- [Aim of the exercise]:
Omit the pictures and output every entry below exactly as written.

- [Records provided]:
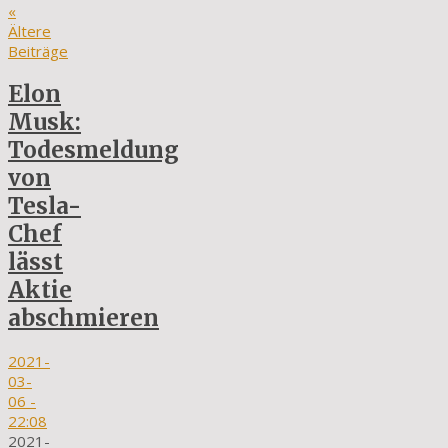
«
Ältere
Beiträge
Elon
Musk:
Todesmeldung
von
Tesla-
Chef
lässt
Aktie
abschmieren
2021-
03-
06
-
22:08
2021-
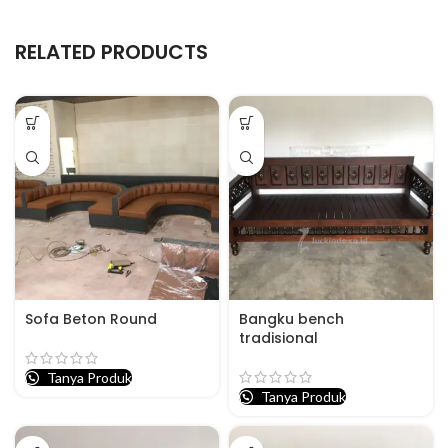
RELATED PRODUCTS
Sofa Beton Round
Bangku bench
tradisional
Tanya Produk
Tanya Produk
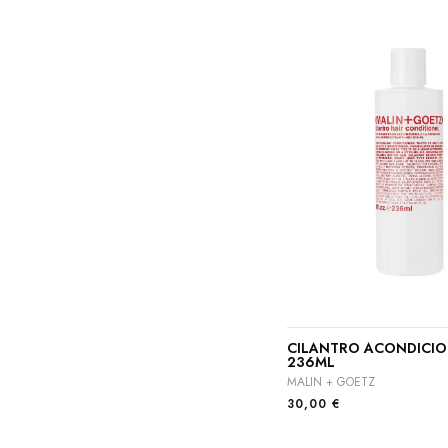
CILANTRO ACONDICIO
236ML
MALIN + GOETZ
30,00
€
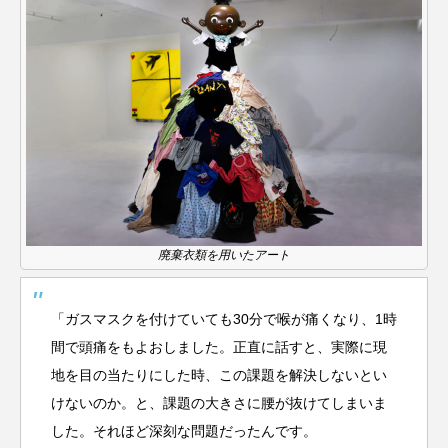
廃棄衣類を用いたアート
「ガスマスクを付けていても30分で喉が痛くなり、1時
間で頭痛をもよおしました。正直に話すと、実際に現
地を目の当たりにした時、この課題を解決しないとい
けないのか。と、課題の大きさに腰が抜けてしまいま
した。それほど深刻な問題だったんです。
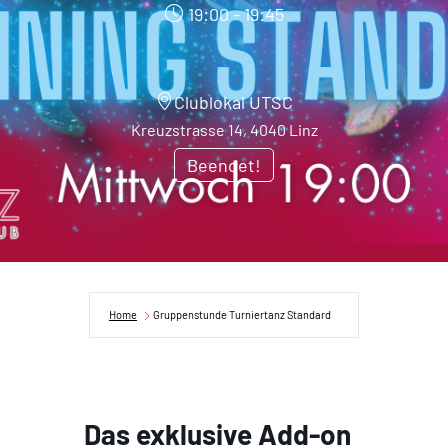
19:00 - 19:45
Clublokal UTSC
Kreuzstrasse 14, 4040 Linz
Beendet!
Home
Gruppenstunde Turniertanz Standard
Das exklusive Add-on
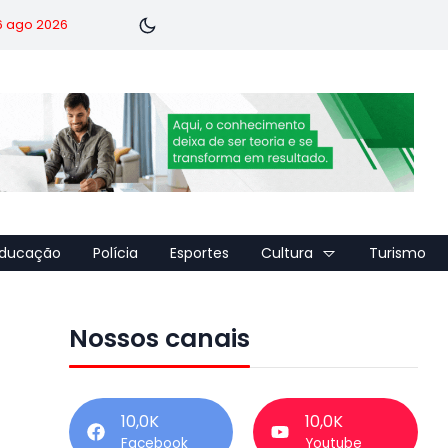
 6 ago 2026
ducação
Polícia
Esportes
Cultura
Turismo
Nossos canais
10,0K
10,0K
Facebook
Youtube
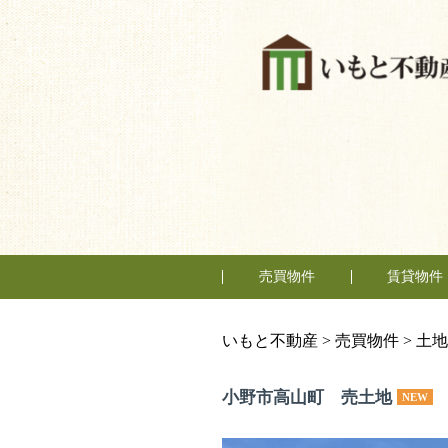
売買物件
賃貸物件
購入の流れ
マンション
一戸建
土地
テナント
住居
事務所
いもと不動産
>
売買物件
>
土地
小野市高山町 売土地
NEW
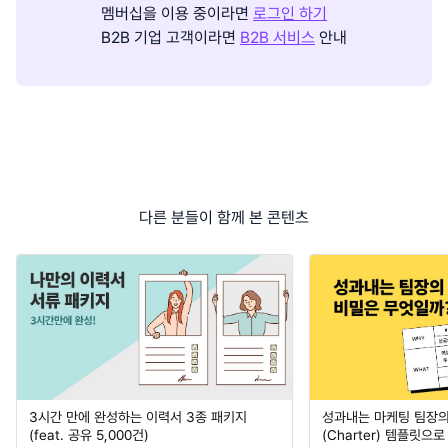
멤버십을 이용 중이라면
로그인 하기
B2B 기업 고객이라면
B2B 서비스
안내
다른 분들이 함께 본 콘텐츠
3시간 만에 완성하는 이력서 3종 패키지
성과내는 마케팅 팀장의
(feat. 공유 5,000건)
(Charter) 템플릿으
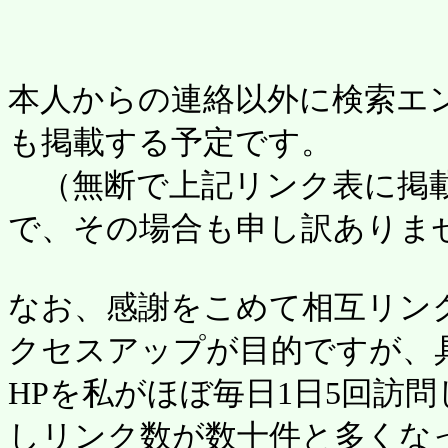
本人からの連絡以外に検索エ
も掲載する予定です。
（無断で上記リンク表に掲載
で、その場合も申し訳ありま
なお、感謝をこめて相互リン
クセスアップが目的ですが、
HPを私がほぼ毎日1日5回訪
しリンク数が数十件と多くな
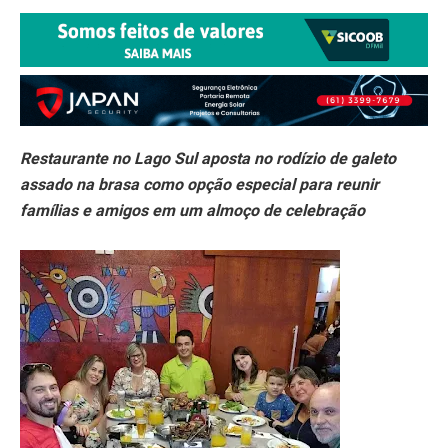
Restaurante no Lago Sul aposta no rodízio de galeto
assado na brasa como opção especial para reunir
famílias e amigos em um almoço de celebração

- [Solution below]:
«
Ältere
Beiträge
Elon
Musk:
Todesmeldung
von
Tesla-
Chef
lässt
Aktie
abschmieren
2021-
03-
06
-
22:08
2021-
RELATED PRODUCTS
Sofa Beton Round
Bangku bench
tradisional
Tanya Produk
Tanya Produk
CILANTRO ACONDICIO
236ML
MALIN + GOETZ
30,00
€
廃棄衣類を用いたアート
「ガスマスクを付けていても30分で喉が痛くなり、1時
間で頭痛をもよおしました。正直に話すと、実際に現
地を目の当たりにした時、この課題を解決しないとい
けないのか。と、課題の大きさに腰が抜けてしまいま
した。それほど深刻な問題だったんです。
19:00 - 19:45
Clublokal UTSC
Kreuzstrasse 14, 4040 Linz
Beendet!
Home
Gruppenstunde Turniertanz Standard
Das exklusive Add-on
 6 ago 2026
ducação
Polícia
Esportes
Cultura
Turismo
Nossos canais
10,0K
10,0K
Facebook
Youtube
売買物件
賃貸物件
購入の流れ
マンション
一戸建
土地
テナント
住居
事務所
いもと不動産
>
売買物件
>
土地
小野市高山町 売土地
NEW
멤버십을 이용 중이라면
로그인 하기
B2B 기업 고객이라면
B2B 서비스
안내
다른 분들이 함께 본 콘텐츠
3시간 만에 완성하는 이력서 3종 패키지
성과내는 마케팅 팀장의
(feat. 공유 5,000건)
(Charter) 템플릿으
本人からの連絡以外に検索エ
も掲載する予定です。
（無断で上記リンク表に掲載
で、その場合も申し訳ありま
なお、感謝をこめて相互リン
クセスアップが目的ですが、
HPを私がほぼ毎日1日5回訪
しリンク数が数十件と多くな
Restaurante no Lago Sul aposta no rodízio de galeto
assado na brasa como opção especial para reunir
famílias e amigos em um almoço de celebração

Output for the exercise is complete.